The oceans capture around 30% of human carbon dioxide emissions and hide it in their depths. This slows the march of global warming somewhat. But climate records from the end of the last ice age show that as temperatures climb, the trend reverses and the oceans emit CO2, which exacerbates warming.
Previous studies have suggested that it takes between 400 and 1,300 years for this to happen. But now the most precise analysis to date has whittled that figure down.
Quick response
"We now think the delay is more like 200 years, possibly even less," says Tas van Ommen from the Australian Antarctic Division, in Hobart, who led the study.
The new results come from Siple and Byrd ice cores in western Antarctica. Van Ommen and colleagues dated CO2 bubbles trapped in the ice, and then compared their measurements with records of atmospheric temperatures from the same time period.
As expected, when temperature increased, carbon dioxide followed, but at both Siple and Byrd the time lag was around 200 years – much shorter than previous studies found.
Rising temperatures make carbon dioxide leak from the oceans for two main reasons. First, melting sea ice increases the rate that the ocean mixes, which dredges up CO2-rich deep ocean waters. Second, "when you warm the ocean up, just like warming up a Coke bottle, it drives the gas out," says van Ommen.
Previous estimates used cores from regions with low snowfall, van Ommen says, leading to a very gradual trapping of the carbon dioxide in the ice. This increased uncertainty in timing. Also, many previous studies used only one ice core site.
Worse warming?
And while more precise than the others, the team's study also comes with significant uncertainty: plus or minus 200 years, meaning there could actually be no lag time between rising temperatures and gases being released from the atmosphere.

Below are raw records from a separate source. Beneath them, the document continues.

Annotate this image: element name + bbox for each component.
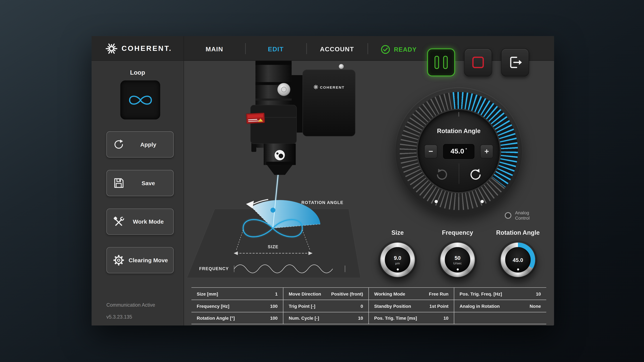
- loop-label: Loop: [92, 69, 184, 76]
- param-value: 0: [360, 304, 363, 309]
- tools-icon: [112, 215, 125, 228]
- knob-marker-dot: [517, 268, 519, 271]
- param-value: 100: [270, 304, 278, 309]
- rotation-angle-caption: ROTATION ANGLE: [302, 200, 344, 205]
- param-label: Rotation Angle [°]: [197, 316, 235, 321]
- ready-label: READY: [394, 46, 417, 53]
- dial-title: Rotation Angle: [418, 127, 499, 134]
- degree-unit: °: [465, 147, 467, 152]
- size-knob[interactable]: 9.0 µm: [378, 241, 417, 279]
- knob-marker-dot: [396, 268, 399, 271]
- exit-button[interactable]: [501, 48, 529, 76]
- brand: COHERENT.: [106, 36, 172, 61]
- param-label: Num. Cycle [-]: [289, 316, 319, 321]
- param-value: None: [530, 304, 541, 309]
- apply-button[interactable]: Apply: [106, 131, 174, 157]
- rotation-direction-arrow: [246, 201, 254, 208]
- desktop-background: COHERENT. MAIN EDIT ACCOUNT READY Loop: [0, 0, 644, 362]
- save-floppy-icon: [112, 177, 125, 189]
- gear-icon: [112, 254, 125, 266]
- ready-status: READY: [381, 37, 417, 62]
- param-cell: Size [mm]1: [192, 287, 283, 300]
- knob-unit: U/sec: [453, 261, 462, 265]
- analog-control: Analog Control: [505, 210, 530, 221]
- loop-mode-button[interactable]: [120, 80, 160, 119]
- pause-icon: [434, 56, 448, 69]
- param-label: Size [mm]: [197, 291, 218, 296]
- sidebar-divider: [184, 36, 184, 325]
- work-mode-label: Work Mode: [125, 218, 174, 225]
- rotation-increase-button[interactable]: +: [480, 144, 493, 158]
- param-value: 10: [536, 291, 541, 296]
- dial-div: [459, 163, 459, 184]
- rotate-cw-icon[interactable]: [436, 167, 449, 181]
- rotation-dial[interactable]: Rotation Angle − 45.0° +: [395, 87, 522, 215]
- dial-marker-dot: [434, 200, 438, 203]
- clearing-move-label: Clearing Move: [125, 257, 174, 264]
- param-cell: Standby Position1st Point: [368, 300, 454, 312]
- param-value: 100: [270, 316, 278, 321]
- param-label: Standby Position: [374, 304, 411, 309]
- param-value: Positive (front): [331, 291, 363, 296]
- knob-value: 50: [454, 255, 460, 261]
- param-cell: Pos. Trig. Time [ms]10: [368, 312, 454, 324]
- frequency-caption: FREQUENCY: [199, 266, 229, 271]
- knob-marker-dot: [456, 268, 458, 271]
- rotation-value: 45.0: [450, 147, 464, 156]
- ready-check-icon: [381, 44, 390, 54]
- work-mode-button[interactable]: Work Mode: [106, 209, 174, 235]
- communication-status: Communication Active: [106, 302, 155, 308]
- save-label: Save: [125, 180, 174, 186]
- laser-warning-label: [246, 113, 265, 124]
- rotation-decrease-button[interactable]: −: [424, 144, 438, 158]
- param-cell: Working ModeFree Run: [368, 287, 454, 300]
- param-cell: Pos. Trig. Freq. [Hz]10: [454, 287, 546, 300]
- rotation-angle-knob[interactable]: 45.0: [498, 241, 537, 279]
- knob-value: 45.0: [513, 257, 523, 263]
- stop-icon: [472, 57, 484, 68]
- knob-label-frequency: Frequency: [429, 229, 486, 236]
- param-cell: Num. Cycle [-]10: [283, 312, 368, 324]
- param-label: Pos. Trig. Freq. [Hz]: [460, 291, 502, 296]
- dial-marker-dot: [480, 200, 484, 203]
- param-label: Working Mode: [374, 291, 405, 296]
- analog-control-radio[interactable]: [505, 212, 511, 219]
- param-value: Free Run: [429, 291, 448, 296]
- rotate-ccw-icon[interactable]: [468, 167, 482, 181]
- dial-top-notch: [458, 112, 459, 116]
- app-window: COHERENT. MAIN EDIT ACCOUNT READY Loop: [92, 36, 554, 325]
- nozzle: [267, 165, 292, 175]
- laser-head: COHERENT: [246, 61, 355, 175]
- size-caption: SIZE: [268, 244, 278, 249]
- version-label: v5.3.23.135: [106, 314, 132, 320]
- param-label: Frequency [Hz]: [197, 304, 230, 309]
- clearing-move-button[interactable]: Clearing Move: [106, 247, 174, 273]
- param-value: 1: [275, 291, 278, 296]
- knob-label-rotation-angle: Rotation Angle: [485, 229, 551, 236]
- analog-label-line1: Analog: [515, 210, 530, 215]
- parameter-table: Size [mm]1 Move DirectionPositive (front…: [192, 287, 546, 324]
- infinity-loop-icon: [125, 92, 156, 108]
- tab-account[interactable]: ACCOUNT: [306, 36, 368, 61]
- coherent-logo-icon: [106, 42, 118, 54]
- param-cell: Rotation Angle [°]100: [192, 312, 283, 324]
- stop-button[interactable]: [464, 48, 492, 76]
- tab-main[interactable]: MAIN: [184, 36, 245, 61]
- exit-door-icon: [507, 54, 523, 70]
- knob-face: 45.0: [505, 247, 531, 273]
- param-value: 1st Point: [430, 304, 448, 309]
- analog-label-line2: Control: [515, 215, 530, 221]
- nav-divider: [368, 43, 368, 54]
- knob-unit: µm: [395, 261, 400, 265]
- beam-focus-dot: [270, 208, 276, 213]
- rotation-value-display: 45.0°: [443, 144, 474, 159]
- pause-button[interactable]: [427, 48, 455, 76]
- save-button[interactable]: Save: [106, 170, 174, 196]
- param-value: 10: [358, 316, 363, 321]
- knob-label-size: Size: [369, 229, 426, 236]
- param-cell: Analog in RotationNone: [454, 300, 546, 312]
- tab-edit[interactable]: EDIT: [245, 36, 306, 61]
- frequency-knob[interactable]: 50 U/sec: [438, 241, 477, 279]
- apply-refresh-icon: [112, 138, 125, 151]
- param-cell: Trig Point [-]0: [283, 300, 368, 312]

"They've nailed it," says Paul Fraser, a greenhouse gas researcher at Australia's Commonwealth Scientific and Industrial Research Organisation (CSIRO). He adds that despite the uncertainty, "this is a really good data set that they've got."
Van Ommen says climate modelling will be needed before we can speculate how the results relate to current warming.
The work was presented at the Greenhouse 2011 conference in Cairns earlier this month.